You do not understand nor see what is in front of you. The canvas of the designers. It cannot be explained using logic. It is outside of this reality and no laws apply to it. Your laws of physics and mathematics are purely one of many pedagogy that could have arisen over the time of human consciousness. Many others exist, infinite in fact. That is why we are unable to perceive the tapestry of design. Go ahead with your 'logical' laws and you will uncover nothing. To see the canvas of our designers you should rid yourself of mathematics which is merely incidental to our consciousness.


----------



## Blake (Nov 6, 2013)

Vivaldi said:


> You do not understand nor see what is in front of you. The canvas of the designers. It cannot be explained using logic. It is outside of this reality and no laws apply to it. Your laws of physics and mathematics are purely one of many pedagogy that could have arisen over the time of human consciousness. Many others exist, infinite in fact. That is why we are unable to perceive the tapestry of design. We are using processes that are divergent.
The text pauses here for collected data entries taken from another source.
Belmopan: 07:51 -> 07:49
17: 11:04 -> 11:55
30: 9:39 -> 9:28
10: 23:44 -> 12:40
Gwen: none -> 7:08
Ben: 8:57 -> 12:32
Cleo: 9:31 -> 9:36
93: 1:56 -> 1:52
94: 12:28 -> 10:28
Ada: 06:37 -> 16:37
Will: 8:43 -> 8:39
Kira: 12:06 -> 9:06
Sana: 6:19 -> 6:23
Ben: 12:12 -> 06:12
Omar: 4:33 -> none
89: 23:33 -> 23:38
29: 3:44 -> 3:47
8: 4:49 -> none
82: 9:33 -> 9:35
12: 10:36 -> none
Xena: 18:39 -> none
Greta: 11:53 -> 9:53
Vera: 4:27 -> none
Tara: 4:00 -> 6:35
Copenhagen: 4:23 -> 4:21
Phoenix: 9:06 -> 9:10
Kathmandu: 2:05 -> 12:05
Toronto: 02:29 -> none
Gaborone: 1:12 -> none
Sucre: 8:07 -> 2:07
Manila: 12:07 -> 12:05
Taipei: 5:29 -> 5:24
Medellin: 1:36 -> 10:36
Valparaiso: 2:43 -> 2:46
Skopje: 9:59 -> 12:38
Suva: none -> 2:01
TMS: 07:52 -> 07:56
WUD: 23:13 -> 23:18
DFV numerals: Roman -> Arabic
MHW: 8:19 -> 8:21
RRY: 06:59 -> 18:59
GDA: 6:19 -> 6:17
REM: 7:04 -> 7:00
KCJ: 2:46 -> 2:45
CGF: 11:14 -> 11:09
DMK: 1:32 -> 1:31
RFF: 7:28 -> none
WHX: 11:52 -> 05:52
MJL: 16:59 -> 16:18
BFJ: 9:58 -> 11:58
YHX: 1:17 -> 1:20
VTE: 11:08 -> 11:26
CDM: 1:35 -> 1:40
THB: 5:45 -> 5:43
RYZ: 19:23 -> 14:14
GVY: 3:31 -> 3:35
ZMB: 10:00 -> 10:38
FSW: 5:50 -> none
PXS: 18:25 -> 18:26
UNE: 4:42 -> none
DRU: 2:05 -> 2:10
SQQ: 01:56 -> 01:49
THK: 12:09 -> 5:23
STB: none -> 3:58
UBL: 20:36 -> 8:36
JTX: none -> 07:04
I'm not questioning the illusory nature of existence as individual expressions. I'm questioning your integrity.


----------



## Vivaldi (Aug 26, 2012)

Vesuvius said:


> I'm not questioning the illusory nature of existence as individual expressions. I'm questioning your integrity.


This form of mathematics/logic is a by product of our particular consciousness. If another consciousness existed then would another type of mathematics exist? You trust too much in logic in a reality that is actually illogical. Mathematics does not exist outside of our consciousness.

Take yourself outside of your consciousness; free from the constraints of logic and the answers will be found I trust.


----------



## Novelette (Dec 12, 2012)

What does this even mean?


----------



## Kopachris (May 31, 2010)

Define "I." There is no fundamental, separate "self" to exist _in_ anything. We are all just collections of atoms.


----------



## Vivaldi (Aug 26, 2012)

Kopachris said:


> Define "I." There is no fundamental, separate "self" to exist _in_ anything. We are all just collections of atoms.


I think, therefore I am - Descartes

My understanding of this is bleak but do I really need to understand anything at all? Have we really learnt anything from our development in say, mathematics? The knowledge we acquire only adds to knowledge that our conciousness is able to interpret. This is not useful at all but allows us to 'progress' in this particular manifestation of society. Intelligence is not defined outside of our consciousness. To try and decode reality using our consciousness is impossible for what is our consciousness if nothing but one of many possible designs of consciousness? This is counter productive thinking and goes against everything 'intellectual' but maybe we need to regress in our thinking before me progress and find illusive solutions to 'questions'.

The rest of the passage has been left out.